### WHAT TO DO
Set down each entry from the block beneath, exactly as written.

### AVAILABLE DATA
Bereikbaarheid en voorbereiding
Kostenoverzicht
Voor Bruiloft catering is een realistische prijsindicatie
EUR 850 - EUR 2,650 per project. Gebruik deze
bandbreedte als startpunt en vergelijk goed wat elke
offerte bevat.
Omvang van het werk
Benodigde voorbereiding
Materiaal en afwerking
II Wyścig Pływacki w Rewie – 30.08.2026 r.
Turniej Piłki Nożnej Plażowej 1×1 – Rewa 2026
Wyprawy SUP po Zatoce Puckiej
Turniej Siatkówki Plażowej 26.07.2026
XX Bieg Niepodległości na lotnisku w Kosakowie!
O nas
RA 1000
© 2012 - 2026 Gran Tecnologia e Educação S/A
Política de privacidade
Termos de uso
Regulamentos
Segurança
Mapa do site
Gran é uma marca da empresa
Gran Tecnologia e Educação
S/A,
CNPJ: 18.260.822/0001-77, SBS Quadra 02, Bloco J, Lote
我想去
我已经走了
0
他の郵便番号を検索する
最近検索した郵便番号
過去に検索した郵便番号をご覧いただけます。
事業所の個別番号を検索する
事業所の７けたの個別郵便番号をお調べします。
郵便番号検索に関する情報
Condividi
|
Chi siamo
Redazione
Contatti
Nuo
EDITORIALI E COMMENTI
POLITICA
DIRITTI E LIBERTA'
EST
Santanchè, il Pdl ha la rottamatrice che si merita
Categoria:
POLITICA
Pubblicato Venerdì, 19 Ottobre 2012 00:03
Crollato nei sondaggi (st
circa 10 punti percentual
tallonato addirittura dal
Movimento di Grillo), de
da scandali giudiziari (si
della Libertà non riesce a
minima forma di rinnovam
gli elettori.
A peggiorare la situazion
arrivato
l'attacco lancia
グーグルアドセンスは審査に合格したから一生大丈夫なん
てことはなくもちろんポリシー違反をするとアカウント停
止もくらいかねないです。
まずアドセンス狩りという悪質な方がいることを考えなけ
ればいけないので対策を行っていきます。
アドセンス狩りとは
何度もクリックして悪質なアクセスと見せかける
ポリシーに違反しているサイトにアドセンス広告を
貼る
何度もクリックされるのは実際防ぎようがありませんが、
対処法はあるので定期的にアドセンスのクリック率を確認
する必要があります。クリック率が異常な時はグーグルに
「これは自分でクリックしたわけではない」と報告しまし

### OUTPUT FOR THIS EXERCISE
Bereikbaarheid en voorbereiding
Kostenoverzicht
Voor Bruiloft catering is een realistische prijsindicatie
EUR 850 - EUR 2,650 per project. Gebruik deze
bandbreedte als startpunt en vergelijk goed wat elke
offerte bevat.
Omvang van het werk
Benodigde voorbereiding
Materiaal en afwerking
II Wyścig Pływacki w Rewie – 30.08.2026 r.
Turniej Piłki Nożnej Plażowej 1×1 – Rewa 2026
Wyprawy SUP po Zatoce Puckiej
Turniej Siatkówki Plażowej 26.07.2026
XX Bieg Niepodległości na lotnisku w Kosakowie!
O nas
RA 1000
© 2012 - 2026 Gran Tecnologia e Educação S/A
Política de privacidade
Termos de uso
Regulamentos
Segurança
Mapa do site
Gran é uma marca da empresa
Gran Tecnologia e Educação
S/A,
CNPJ: 18.260.822/0001-77, SBS Quadra 02, Bloco J, Lote
我想去
我已经走了
0
他の郵便番号を検索する
最近検索した郵便番号
過去に検索した郵便番号をご覧いただけます。
事業所の個別番号を検索する
事業所の７けたの個別郵便番号をお調べします。
郵便番号検索に関する情報
Condividi
|
Chi siamo
Redazione
Contatti
Nuo
EDITORIALI E COMMENTI
POLITICA
DIRITTI E LIBERTA'
EST
Santanchè, il Pdl ha la rottamatrice che si merita
Categoria:
POLITICA
Pubblicato Venerdì, 19 Ottobre 2012 00:03
Crollato nei sondaggi (st
circa 10 punti percentual
tallonato addirittura dal
Movimento di Grillo), de
da scandali giudiziari (si
della Libertà non riesce a
minima forma di rinnovam
gli elettori.
A peggiorare la situazion
arrivato
l'attacco lancia
グーグルアドセンスは審査に合格したから一生大丈夫なん
てことはなくもちろんポリシー違反をするとアカウント停
止もくらいかねないです。
まずアドセンス狩りという悪質な方がいることを考えなけ
ればいけないので対策を行っていきます。
アドセンス狩りとは
何度もクリックして悪質なアクセスと見せかける
ポリシーに違反しているサイトにアドセンス広告を
貼る
何度もクリックされるのは実際防ぎようがありませんが、
対処法はあるので定期的にアドセンスのクリック率を確認
する必要があります。クリック率が異常な時はグーグルに
「これは自分でクリックしたわけではない」と報告しまし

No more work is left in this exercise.